The patient population was diverse, with multiple treatment lines represented. The majority of patients (78%) received afatinib as first-line treatment, while smaller groups received the treatment as second-line (17%), or third-line or greater (5%). About one-third of the patients (36%) had an ECOG score of 0, about half (57%) had a score of 1, and a small group (8%) had a score of 2. A minority of patients had brain metastases (17%) and/or uncommon mutations (13%). Patients received 40 mg of afatinib daily; dose reduction to 20 mg was allowed if necessary.

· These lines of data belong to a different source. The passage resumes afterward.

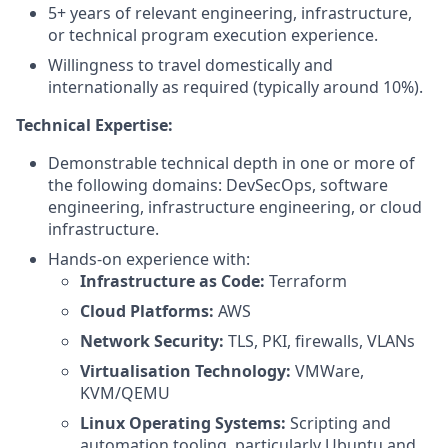
5+ years of relevant engineering, infrastructure,
or technical program execution experience.
Willingness to travel domestically and
internationally as required (typically around 10%).
Technical Expertise:
Demonstrable technical depth in one or more of
the following domains: DevSecOps, software
engineering, infrastructure engineering, or cloud
infrastructure.
Hands-on experience with:
Infrastructure as Code:
Terraform
Cloud Platforms:
AWS
Network Security:
TLS, PKI, firewalls, VLANs
Virtualisation Technology:
VMWare,
KVM/QEMU
Linux Operating Systems:
Scripting and
automation tooling, particularly Ubuntu and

Analysis showed that patients received afatinib for a median of almost 1 year (359 days). Slightly more than half of the patients (54%) got reduced doses because of adverse events, most commonly, diarrhea (25%) and rash (11%). About one out of five patients (22%) discontinued treatment entirely.
Secondarily, the investigators analyzed efficacy, reporting that the objective response rate was 46% and the disease control rate was 86%. During his presentation, Dr. Passaro focused on median time to symptomatic progression (TTSP) and median progression-free survival (PFS), describing these outcomes in relation to patient subgroups. Across all patients, TTSP was 14.9 months and PFS was 13.4 months. Among subgroups, patients receiving afatinib as first-line therapy had the best median PFS, at 13.8 months, which was comparable with those who received the treatment second-line (13.2 months). In contrast, patients receiving afatinib as a third-line treatment or later had noticeably shorter PFS, at 6.6 months. Baseline ECOG performance status showed a similar trend; patients with scores of 0 had a median PFS of 15.4 months, compared with 12.9 months for those with a score of 1, and 6.2 months with a score of 2. Patients with brain metastases fared worse than did those without (PFS 10.1 months vs. 13.9 months), and patients with uncommon mutations had shorter PFS than that of those with common mutations (6.0 months vs. 14.1 months). TTSP durations paralleled the above PFS trends.Boehringer Ingelheim funded the study. The investigators reported financial relationships with Roche, MSD, Bristol-Myers Squibb, AstraZeneca, and others.